__Work required__: The expected answer is the full listing, repeated exactly and free of images.

Content starts

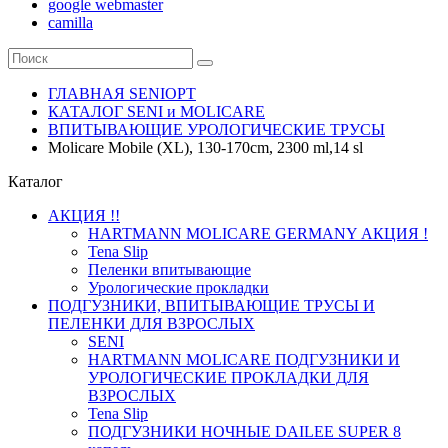
google webmaster
camilla
ГЛАВНАЯ SENIOPT
КАТАЛОГ SENI и MOLICARE
ВПИТЫВАЮЩИЕ УРОЛОГИЧЕСКИЕ ТРУСЫ
Molicare Mobile (XL), 130-170cm, 2300 ml,14 sl
Каталог
АКЦИЯ !!
HARTMANN MOLICARE GERMANY АКЦИЯ !
Tena Slip
Пеленки впитывающие
Урологические прокладки
ПОДГУЗНИКИ, ВПИТЫВАЮЩИЕ ТРУСЫ И
ПЕЛЕНКИ ДЛЯ ВЗРОСЛЫХ
SENI
HARTMANN MOLICARE ПОДГУЗНИКИ И
УРОЛОГИЧЕСКИЕ ПРОКЛАДКИ ДЛЯ
ВЗРОСЛЫХ
Tena Slip
ПОДГУЗНИКИ НОЧНЫЕ DAILEE SUPER 8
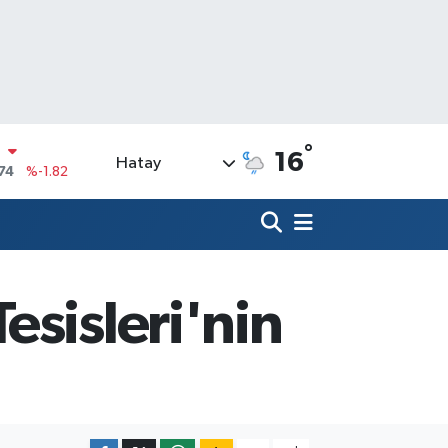
N
°
16
74
%-1.82
Hatay
20
%0.02
90
%0.19
N
80
%0.18
esisleri'nin
09000
%0.19
0
,00
%0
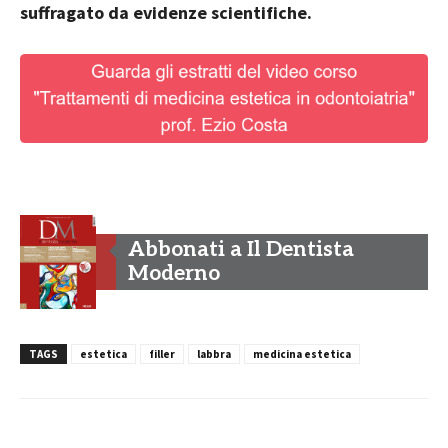
suffragato da evidenze scientifiche.
Abbonati a Il Dentista
Moderno
TAGS
estetica
filler
labbra
medicina estetica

Content ends

__The completed task__:
google webmaster
camilla
ГЛАВНАЯ SENIOPT
КАТАЛОГ SENI и MOLICARE
ВПИТЫВАЮЩИЕ УРОЛОГИЧЕСКИЕ ТРУСЫ
Molicare Mobile (XL), 130-170cm, 2300 ml,14 sl
Каталог
АКЦИЯ !!
HARTMANN MOLICARE GERMANY АКЦИЯ !
Tena Slip
Пеленки впитывающие
Урологические прокладки
ПОДГУЗНИКИ, ВПИТЫВАЮЩИЕ ТРУСЫ И
ПЕЛЕНКИ ДЛЯ ВЗРОСЛЫХ
SENI
HARTMANN MOLICARE ПОДГУЗНИКИ И
УРОЛОГИЧЕСКИЕ ПРОКЛАДКИ ДЛЯ
ВЗРОСЛЫХ
Tena Slip
ПОДГУЗНИКИ НОЧНЫЕ DAILEE SUPER 8
N
°
16
74
%-1.82
Hatay
20
%0.02
90
%0.19
N
80
%0.18
esisleri'nin
09000
%0.19
0
,00
%0
suffragato da evidenze scientifiche.
Abbonati a Il Dentista
Moderno
TAGS
estetica
filler
labbra
medicina estetica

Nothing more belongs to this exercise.